Performance, abstractions and Python

I’ve written two versions of the Pascal’s Triangle producer code; one is using a mutable approach; the other takes a functional approach and thus (I think) creates more vectors on the heap. I thought it would be good to see how much, if any, the additional abstractions offered in Rust actually cost in terms of performance. And for fun, I thought I’d compare it to a Python equivalent.

The Python code (for the first solution):

class PascalsTriangle:

    def __init__(self, rows):
        self.num_rows = rows

    def rows(self):
        rs = []
        if self.num_rows == 0:
            return rs
        rs.append([1])
        if self.num_rows == 1:
            return rs
        current_row = [1]
        for _ in range(1, self.num_rows):
            current_row = make_next_row(current_row)
            rs.append(current_row)
        return rs

def make_next_row(current_row):
    return [a + b for a, b in zip([0] + current_row,
                                  current_row + [0])]

and for the second solution (just the rows() method):

    def rows(self):
        if self.num_rows == 0:
            return []
        if self.num_rows == 1:
            return [[1]]

        return functools.reduce(
            lambda a, _: a + [make_next_row(a[-1])],
            range(1, self.num_rows),
            [[1]])

Performance

To eliminate compile/load times, I’ve built the timing into the code for each language, and ran 1,000,000 loops. For comparison purposes the machine is an Intel 6800k at stock clocks, running Ubuntu Linux 16.10.

For Python, 1,000,000 iterations of asking for 10 rows for the two approaches is:

PascalsTriangle1: 12.373533822013997
PascalsTriangle2: 13.359421955014113

So the more ‘functional’ version is about 8% slower than the imperative version. For the Rust version:

PascalsTriangle1: 0.710322107
PascalsTriangle2: 2.002551761

The Rust version 1 (using mutable variables) is about 17 times faster that the Python equivalent, and version 2 only around 6 times faster when comparing functional versions. I’m guessing an experienced Rust programmer could get more performance by knowing how to get the Rust compiler to produce a more optimised version.

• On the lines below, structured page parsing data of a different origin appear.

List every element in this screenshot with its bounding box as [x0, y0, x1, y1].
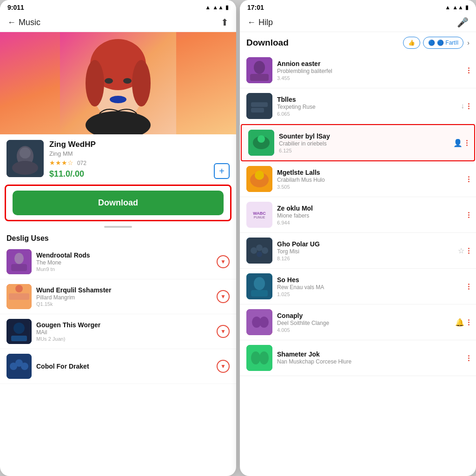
- download-icon-1[interactable]: ↓: [461, 102, 464, 110]
- r-sub-8: Nan Muskchap Corcese Hlure: [277, 358, 463, 365]
- svg-point-27: [254, 61, 265, 74]
- r-info-7: Conaply Deel Soithlite Clange 4.005: [277, 312, 450, 333]
- list-item-2: Wund Erqulil Sshamster Pillard Mangrim Q…: [0, 279, 236, 314]
- svg-point-40: [256, 245, 263, 251]
- mic-icon[interactable]: 🎤: [457, 17, 469, 28]
- r-info-6: So Hes Rew Enau vals MA 1.025: [277, 276, 463, 297]
- r-info-0: Annion easter Problembling baliterfel 3.…: [277, 60, 463, 81]
- add-button[interactable]: +: [214, 163, 230, 179]
- right-status-icons: ▲ ▲▲ ▮: [445, 4, 469, 11]
- product-info: Zing WedHP Zing MM ★★★☆ 072 $11.0/.00 +: [0, 134, 236, 185]
- r-wifi-icon: ▲: [445, 4, 450, 11]
- list-thumb-4: [7, 354, 32, 379]
- product-subtitle: Zing MM: [49, 150, 208, 157]
- part-label: 🔵 FartII: [437, 40, 458, 46]
- more-dots-icon-2[interactable]: [466, 140, 468, 146]
- more-dots-icon-3[interactable]: [468, 176, 469, 182]
- svg-point-37: [255, 171, 264, 180]
- list-item-4: Cobol For Draket ▼: [0, 349, 236, 384]
- download-section: Download: [5, 185, 231, 221]
- svg-point-51: [259, 351, 269, 364]
- more-dots-icon-5[interactable]: [468, 248, 469, 254]
- download-header: Download 👍 🔵 🔵 FartII ›: [240, 32, 476, 53]
- r-actions-1: ↓: [461, 102, 469, 110]
- list-action-3[interactable]: ▼: [217, 325, 230, 338]
- star-icon-5[interactable]: ☆: [458, 246, 464, 255]
- r-title-8: Shameter Jok: [277, 350, 463, 358]
- r-info-1: Tblles Texpeting Ruse 6.065: [277, 96, 456, 117]
- more-dots-icon-1[interactable]: [468, 103, 469, 109]
- r-info-8: Shameter Jok Nan Muskchap Corcese Hlure: [277, 350, 463, 366]
- list-info-1: Wendrootal Rods The Mone Mun9 tn: [36, 251, 212, 272]
- left-time: 9:011: [7, 4, 24, 11]
- r-info-4: Ze oklu Mol Mione fabers 6.944: [277, 205, 463, 225]
- battery-icon: ▮: [225, 4, 229, 11]
- r-signal-icon: ▲▲: [452, 4, 463, 11]
- more-dots-icon-6[interactable]: [468, 284, 469, 290]
- svg-point-7: [110, 96, 126, 103]
- share-icon[interactable]: ⬆: [221, 17, 229, 28]
- part-icon: 🔵: [428, 40, 435, 46]
- svg-rect-30: [251, 102, 268, 107]
- right-status-bar: 17:01 ▲ ▲▲ ▮: [240, 0, 476, 13]
- right-list-item-2-highlighted: Sounter byl lSay Crabilier in oriebels 6…: [241, 124, 475, 161]
- more-dots-icon-8[interactable]: [468, 355, 469, 361]
- part2-filter-btn[interactable]: 🔵 🔵 FartII: [423, 37, 463, 49]
- right-list-item-7: Conaply Deel Soithlite Clange 4.005 🔔: [240, 304, 476, 340]
- header-title: Music: [19, 18, 40, 27]
- list-action-2[interactable]: ▼: [217, 290, 230, 303]
- list-title-2: Wund Erqulil Sshamster: [36, 286, 212, 294]
- product-title: Zing WedHP: [49, 140, 208, 149]
- list-action-1[interactable]: ▼: [217, 255, 230, 268]
- product-thumbnail: [7, 140, 44, 177]
- more-dots-icon-0[interactable]: [468, 67, 469, 73]
- r-thumb-8: [246, 345, 272, 371]
- left-header: ← Music ⬆: [0, 13, 236, 32]
- r-thumb-3: [246, 166, 272, 192]
- svg-point-44: [254, 277, 265, 290]
- right-phone: 17:01 ▲ ▲▲ ▮ ← Hilp 🎤 Download 👍: [240, 0, 476, 476]
- r-num-4: 6.944: [277, 220, 463, 225]
- right-back-button[interactable]: ← Hilp: [247, 18, 273, 27]
- product-details: Zing WedHP Zing MM ★★★☆ 072 $11.0/.00: [49, 140, 208, 179]
- svg-point-42: [257, 251, 262, 257]
- list-thumb-1: [7, 249, 32, 274]
- phones-container: 9:011 ▲ ▲▲ ▮ ← Music ⬆: [0, 0, 476, 476]
- list-sub-3: MAil: [36, 329, 212, 336]
- r-info-5: Gho Polar UG Torg Misi 8.126: [277, 240, 453, 261]
- svg-point-20: [13, 323, 25, 334]
- filter-buttons: 👍 🔵 🔵 FartII ›: [403, 37, 469, 49]
- list-item: Wendrootal Rods The Mone Mun9 tn ▼: [0, 245, 236, 279]
- list-title-1: Wendrootal Rods: [36, 251, 212, 259]
- svg-point-12: [20, 147, 31, 159]
- r-title-4: Ze oklu Mol: [277, 205, 463, 212]
- list-action-4[interactable]: ▼: [217, 360, 230, 373]
- svg-point-3: [86, 60, 104, 106]
- svg-point-18: [15, 285, 23, 292]
- hero-image: [0, 32, 236, 134]
- r-num-2: 6.125: [279, 148, 449, 153]
- left-status-bar: 9:011 ▲ ▲▲ ▮: [0, 0, 236, 13]
- like-filter-btn[interactable]: 👍: [403, 37, 420, 49]
- r-info-2: Sounter byl lSay Crabilier in oriebels 6…: [279, 132, 449, 153]
- svg-point-14: [14, 253, 24, 264]
- right-list-item-1: Tblles Texpeting Ruse 6.065 ↓: [240, 88, 476, 124]
- download-button[interactable]: Download: [13, 191, 224, 215]
- svg-point-34: [258, 135, 265, 143]
- svg-point-41: [262, 247, 268, 254]
- left-status-icons: ▲ ▲▲ ▮: [205, 4, 229, 11]
- list-thumb-3: [7, 319, 32, 344]
- back-button[interactable]: ← Music: [7, 18, 40, 27]
- filter-chevron-icon[interactable]: ›: [467, 39, 469, 46]
- person-icon-2[interactable]: 👤: [453, 139, 463, 147]
- list-thumb-2: [7, 284, 32, 309]
- more-dots-icon-7[interactable]: [468, 319, 469, 325]
- svg-point-25: [21, 363, 28, 370]
- more-dots-icon-4[interactable]: [468, 212, 469, 218]
- svg-rect-31: [251, 108, 264, 112]
- r-actions-7: 🔔: [455, 318, 469, 327]
- list-title-4: Cobol For Draket: [36, 363, 212, 370]
- right-list-item-6: So Hes Rew Enau vals MA 1.025: [240, 269, 476, 304]
- bell-icon-7[interactable]: 🔔: [455, 318, 464, 327]
- r-sub-3: Crabilarh Mus Hulo: [277, 177, 463, 183]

Most of the code used in this post is available here.


Final thoughts

Obviously, I’m a complete beginner with Rust. Writing the Rust versions of Pascal’s Triangle was both time consuming and frustrating. I had to spend a lot of time looking at compiler errors, going and reading documentation, and then trying out new things until I eventually got the program to compile.

However, the odd thing was, is that once I got a version to compile it almost always did what I wanted it to. There were no type errors (obviously) and the (trivial) program gave the correct output.

The contrast with the Python program couldn’t be more different. I’m an experienced Python programmer, and I tried to write the Python in a similar style to the Rust program, which I wrote first. It was much quicker to write, but I discovered I made ‘silly’ errors, and these were only picked up when I ran the trial program. So the write-debug process was: change the program, run it, look at the runtime errors, change something, try again.

Whilst the latter approach is great, and quick, for small scripts, it becomes extremely painful for very large programs with long runtimes. I think in that case the stricter, and, frankly, harder-to-get-working Rust approach would lead to more bullet-proof and likely-to-work programs. Which is the selling point for Rust.

It also produces runtimes, even for a beginner like me, that are considerably quicker than the equivalent Python program.

I’m enjoying Rust, but I’d also like to compare it to Go, so I will spend a little time with that next.